Essays have generally been categorized as “formal” or “familiar.” Formal essays usually consist of an impersonal analysis of a subject, while familiar essays are generally written from a personal point of view and  tell us as much about the writer as his or her subject.

Our era may well be one in which we have witnessed the primacy of the familiar essay, through the popularity of personal essays and memoirs, the profusion of Op Ed columns, and, more recently, the explosion of individual blogs, in which writers write as much about themselves as they do about their subjects.  Yet the new digital technologies (not to speak of texting and Twittering) with their inherent demands to think and write fast, and therefore more superficially, have helped to create a literary culture in which care of construction and thoughtfulness of intent have often been eclipsed by the pressure to post or respond to other posts.  While this has arguably afforded more democracy of access and expression (everybody is now seen to be a writer), the inevitable consequence has been a sacrifice of depth.

For this reason Eric Schoonover’s Telling Tales is all the more welcome.   The personal voice is here in these wonderfully luminous essays, which are both autobiographical and a history of the sources and growth of a literary sensibility.  We come to understand who the author is through the gathering details of his life—fishing with his father as a child; experiencing his first misunderstanding by a teacher in the rural Western Massachusetts school he first attended, in a town where he was the only paperboy; teaching English and literature in a variety of settings; and traveling to remote places whose cultures fascinate him, with his family as a child and later as a mature traveler and writer

With this collection Schoonover has in effect restored the essay to its proper place as an invaluable yet ever flexible mode of expression and exposition, a means of coming at the world in multiple ways, while sharing with the reader what the writer has discovered during the journey.

In describing what he has set out to achieve in this rewarding book, Schoonover quotes Joseph Conrad’s own reason for writing: “I want to make you see.”   And we do see through Schoonover’s eyes some of the world he has experienced and remembered, just as we feel through language that rises to poetry what he has felt and wishes to share with us.

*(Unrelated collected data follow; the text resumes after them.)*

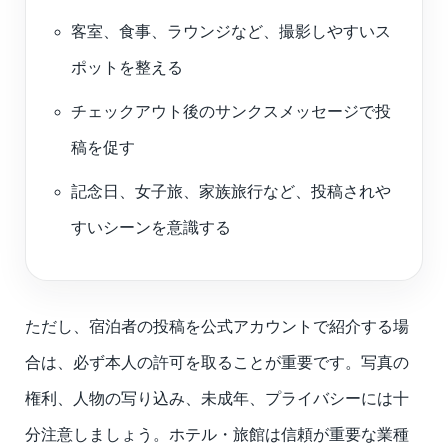
客室、食事、ラウンジなど、撮影しやすいス
ポットを整える
チェックアウト後のサンクスメッセージで投
稿を促す
記念日、女子旅、家族旅行など、投稿されや
すいシーンを意識する
ただし、宿泊者の投稿を公式アカウントで紹介する場
合は、必ず本人の許可を取ることが重要です。写真の
権利、人物の写り込み、未成年、プライバシーには十
分注意しましょう。ホテル・旅館は信頼が重要な業種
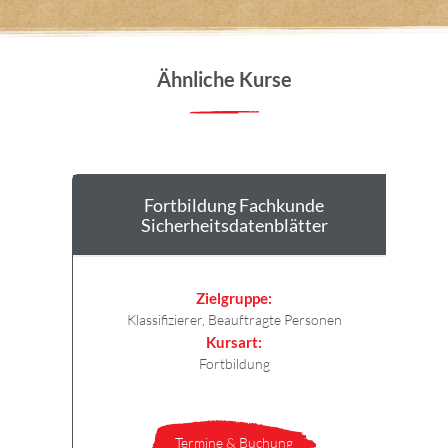
Ähnliche Kurse
Fortbildung Fachkunde
Sicherheitsdatenblätter
Zielgruppe:
Klassifizierer, Beauftragte Personen
Kursart:
Fortbildung
Termine & Buchung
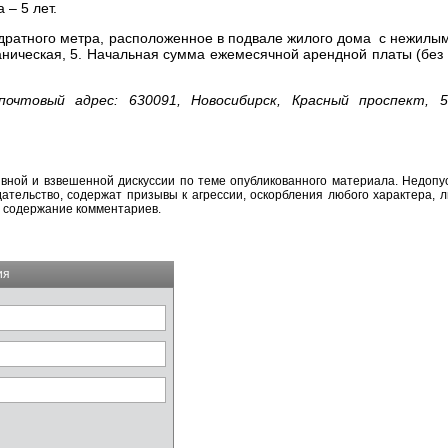
 – 5 лет.
дратного метра, расположенное в подвале жилого дома с нежил
аническая, 5. Начальная сумма ежемесячной арендной платы (без
почтовый адрес: 630091, Новосибирск, Красный проспект, 
вной и взвешенной дискуссии по теме опубликованного материала. Недоп
тельство, содержат призывы к агрессии, оскорбления любого характера, л
а содержание комментариев.
ия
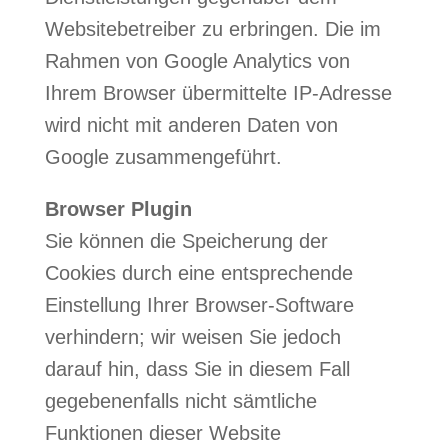
Websitebetreiber zu erbringen. Die im
Rahmen von Google Analytics von
Ihrem Browser übermittelte IP-Adresse
wird nicht mit anderen Daten von
Google zusammengeführt.
Browser Plugin
Sie können die Speicherung der
Cookies durch eine entsprechende
Einstellung Ihrer Browser-Software
verhindern; wir weisen Sie jedoch
darauf hin, dass Sie in diesem Fall
gegebenenfalls nicht sämtliche
Funktionen dieser Website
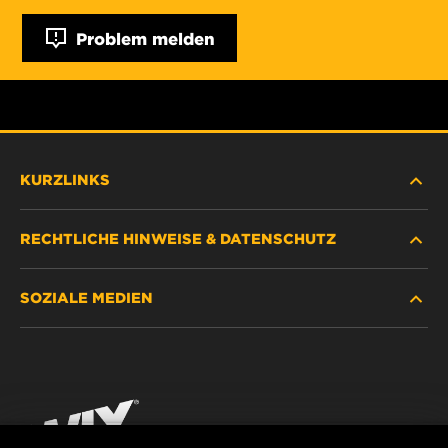
Problem melden
KURZLINKS
RECHTLICHE HINWEISE & DATENSCHUTZ
FILTER SUCHEN
SOZIALE MEDIEN
HÄNDLERSUCHE
DATENSCHUTZ
WIX INSTITUTE
RECHTLICHER HINWEIS
Facebook
KONTAKT
IMPRESSUM
YouTube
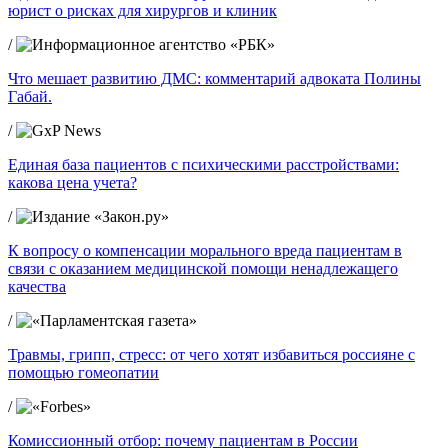
юрист о рисках для хирургов и клиник
/
Что мешает развитию ДМС: комментарий адвоката Полины
Габай.
/
Единая база пациентов с психическими расстройствами:
какова цена учета?
/
К вопросу о компенсации морального вреда пациентам в
связи с оказанием медицинской помощи ненадлежащего
качества
/
Травмы, грипп, стресс: от чего хотят избавиться россияне с
помощью гомеопатии
/
Комиссионный отбор: почему пациентам в России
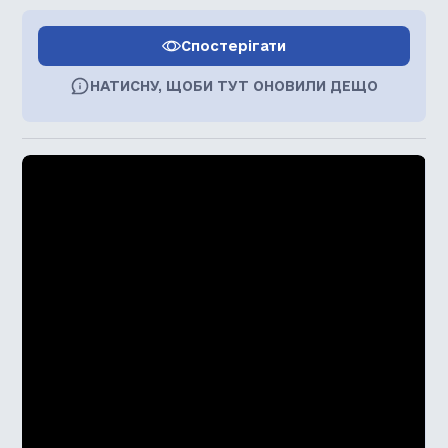
Спостерігати
НАТИСНУ, ЩОБИ ТУТ ОНОВИЛИ ДЕЩО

Telling Tales may be a slender book in terms of page length, but it is brimming with the kinds of wisdom, humor, insight and sheer intelligence that are certain to make a lasting impression on the reader.

 

eric schoonover

Eric Schoonover is a writer, boatbuilder and watercolorist, who lives in Gloucester in a small 1735 Cape Ann cottage with his wife, also a writer. He is the author of the award-winning The Gloucester Suite and Other Poems and a novel, Flowers of the Sea. His latest book, Telling Tales, has just been published.